No a co z tymi DYNORFINAMI?

Omawiając zagadnienia związane z endorfinami i enkefalinami skupiamy się na receptorach mi i delta. Co prawda to właśnie one są w głównej mierze odpowiedzialne za omamy i halucynacje, jednak w moim przypadku na wyobraźnię znacznie silniej podział ten trzeci związany przede wszystkim z dynorfinami:

KAPPA

groźny demon o dwulicowej naturze

Pozwolę sobie w tym miejscu na luźną dygresję, a dotyczyć będzie ona potwora wywodzącego się z japońskich wierzeń, którego właśnie określano mianem Kappa. Całej legendy związanej z tym niezwykle ciekawym demonem wodnym nie będę tu przedstawiał zachęcam do poszukania informacji na jego temat, jednak wymienię kilka jego istotnych cech, które możemy powiązać z omawianym tematem receptorów opioidowych. Kappa to stworzenie groźne, obdarzone ogromną siłą, której źródłem jest znajdująca się w zagłębieniu na jego głowie woda. Jest to jednak istota niezbyt rozgarnięta, przywiązana do przestrzegania podstawowych zasad dobrego wychowania. Jeden grzeczny ukłon może uchronić nas przed zaciągnięciem na bagniste odludzie, pobiciem, zgwałceniem, tudzież wyssaniem naszych cennych wnętrzności przez odbyt. Jak sami widzicie warto zgromadzić o tym stworze trochę więcej informacji. Swoiste ying yang zawierające się w tej kreaturze cechuje również kompleks receptorów opioidowych, które z jednej strony euforyzują, przepełniając stymulującą energią, a z drugiej mogą doprowadzić do uzależnienia i wyniszczenia organizmu.

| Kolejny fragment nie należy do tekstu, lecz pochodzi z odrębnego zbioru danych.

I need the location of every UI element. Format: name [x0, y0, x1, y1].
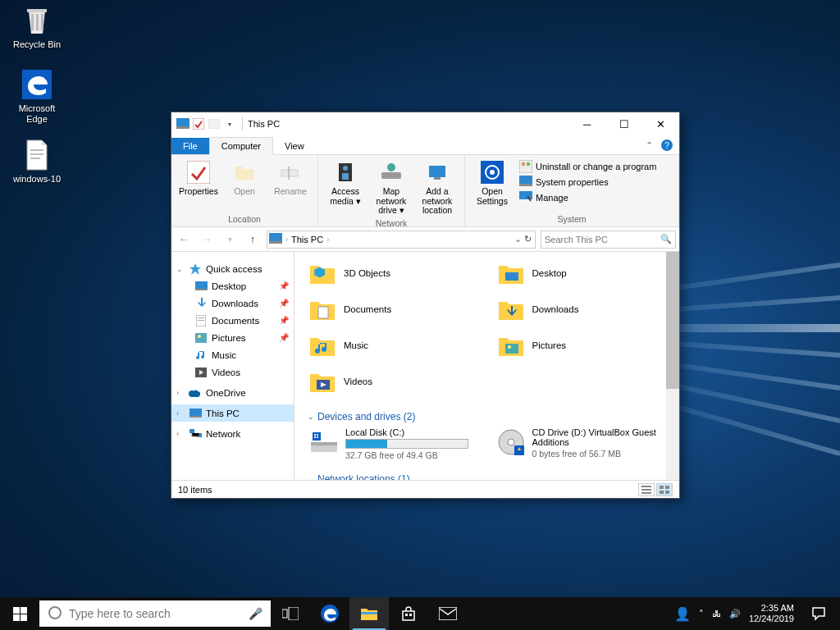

Dynorfiny mają za zadanie równoważyć aktywność endorfin i enkefalin, a ich głównym miejscem uchwytu są właśnie receptory kappa. Pobudzenie tych receptorów wywołuje stan dysforycznego przygnębienia, czyli efekt przeciwny do euforyzującego pobudzenia receptorów mi i delta. Dlatego właśnie trwają badania nad zastosowaniem selektywnych blokerów kappa w terapii zaburzeń nastroju. W tym celu wykorzystuje się substancję o nazwie:

NorBNI

Substancja ta dzięki swojej aktywności blokera receptorów kappa wykazuje aktywność przeciwlękową oraz przeciwdepresyjną, a wszystko to za sprawą hamowania kortykoliberyny oraz pobudzenia w obrębie hipokampa produkcji ważnego dla mózgu czynnika BDNF, o którym z pewnością więcej w którymś z kolejnych wpisów. Oddziaływanie NorBNI na układ opioidowy pozbawione jest aktywności nagradzającej, zarówno poprzez obniżenie efektu nagradzającego po etanolu, jak i poprzez zmniejszenie wrażliwości miejsca kokainowego. Stąd pojawia się możliwość wykorzystania tej substancji pomocniczo w terapii uzależnień.

Naturalne jednak nie do końca pozbawione efektów ubocznych

"Nie ma róży bez kolców"

Motywy florystyczne stały się nieodłącznym elementem wpisów dotyczących opioidów. W poprzednim rozdziale wspomniałem o dwóch gatunkach maków: somniferum i rhoes, a tutaj coś o przedstawicielach rodziny Rosaceae zaczynam przebąkiwać. Wszystko dlatego, że muszę odwrócić uwagę od konkluzji "rozdziału makowego", w którym to stwierdziłem, iż endo-NARCO-factory to pozbawiony efektów ubocznych sposób na osiągnięcie ekstazy w czystej postaci. No więc nie do końca było to słuszne stwierdzenie. Podobnie jak wszystkie związki opioidowe, także i te produkowane wewnątrz ustroju, ze względu na dokładnie ten sam nieselektywny punkt uchwytu receptorowego, wiążą się z dokładnie tym samym ryzykiem, a tajemnica jak zwykle tkwi w dawce.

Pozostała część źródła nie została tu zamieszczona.